Work request:
Each line from the one containing "CHOOSE YOUR LIFE FES #18歳の成人式" through the last line of the data below is to be written out verbatim, and nothing more.
---+---
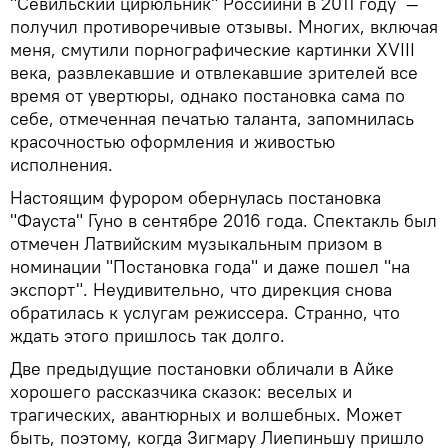
"Севильский цирюльник" Россиини в 2011 году —
получил противоречивые отзывы. Многих, включая
меня, смутили порнографические картинки XVIII
века, развлекавшие и отвлекавшие зрителей все
время от увертюры, однако постановка сама по
себе, отмеченная печатью таланта, запомнилась
красочностью оформления и живостью
исполнения.
Настоящим фурором обернулась постановка
"Фауста" Гуно в сентябре 2016 года. Спектакль был
отмечен Латвийским музыкальным призом в
номинации "Постановка года" и даже пошел "на
экспорт". Неудивительно, что дирекция снова
обратилась к услугам режиссера. Странно, что
ждать этого пришлось так долго.
Две предыдущие постановки обличали в Айке
хорошего рассказчика сказок: веселых и
трагических, авантюрных и волшебных. Может
быть, поэтому, когда Зигмару Лиепиньшу пришло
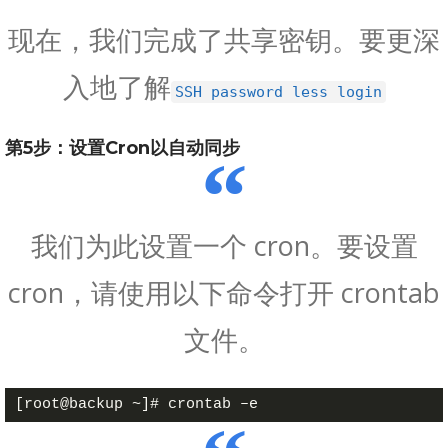
现在，我们完成了共享密钥。要更深
入地了解
SSH password less login
第5步：设置Cron以自动同步
我们为此设置一个 cron。要设置
cron，请使用以下命令打开 crontab
文件。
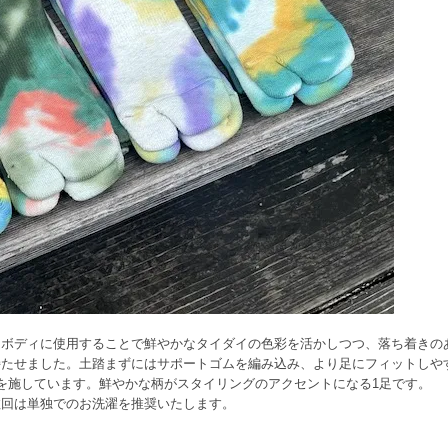
をボディに使用することで鮮やかなタイダイの色彩を活かしつつ、落ち着きの
持たせました。土踏まずにはサポートゴムを編み込み、より足にフィットしや
を施しています。鮮やかな柄がスタイリングのアクセントになる1足です。
数回は単独でのお洗濯を推奨いたします。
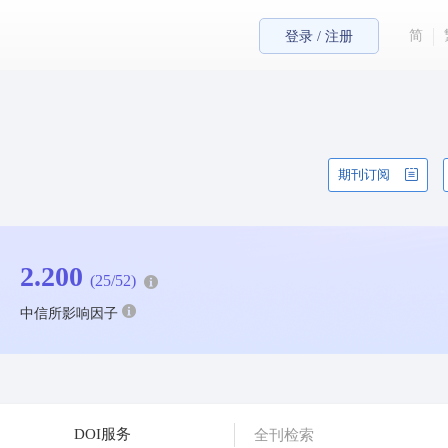
简
登录 / 注册
期刊订阅
2.200
(25/52)
中信所影响因子
DOI服务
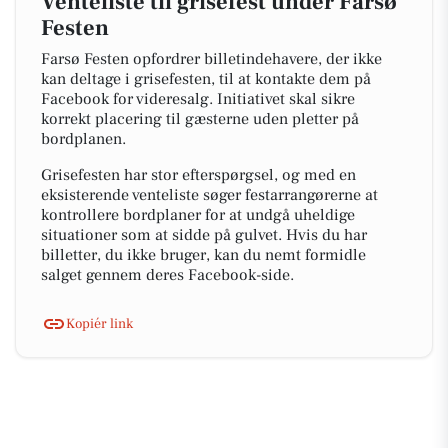
Venteliste til grisefest under Farsø
Festen
Farsø Festen opfordrer billetindehavere, der ikke
kan deltage i grisefesten, til at kontakte dem på
Facebook for videresalg. Initiativet skal sikre
korrekt placering til gæsterne uden pletter på
bordplanen.
Grisefesten har stor efterspørgsel, og med en
eksisterende venteliste søger festarrangørerne at
kontrollere bordplaner for at undgå uheldige
situationer som at sidde på gulvet. Hvis du har
billetter, du ikke bruger, kan du nemt formidle
salget gennem deres Facebook-side.
Kopiér link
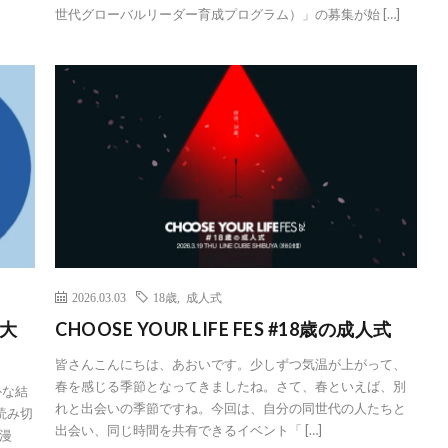
世代グローバルリーダー育成プログラム）」の募集が始 […]
2026.03.03
18歳
,
成人式
大
CHOOSE YOUR LIFE FES #18歳の成人式
皆さんこんにちは、あおいです。少しずつ気温が上がって、
春を感じる季節となってきましたね。さて、春といえば、別
外な結
れと出会いの季節ですね。今回は、自分の同世代の人たちと
読み切
出会い、同じ時間を共有できるイベント「 […]
漫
---+---
Task result:
CHOOSE YOUR LIFE FES #18歳の成人式
皆さんこんにちは、あおいです。少しずつ気温が上がって、
春を感じる季節となってきましたね。さて、春といえば、別
外な結
れと出会いの季節ですね。今回は、自分の同世代の人たちと
読み切
出会い、同じ時間を共有できるイベント「 […]
漫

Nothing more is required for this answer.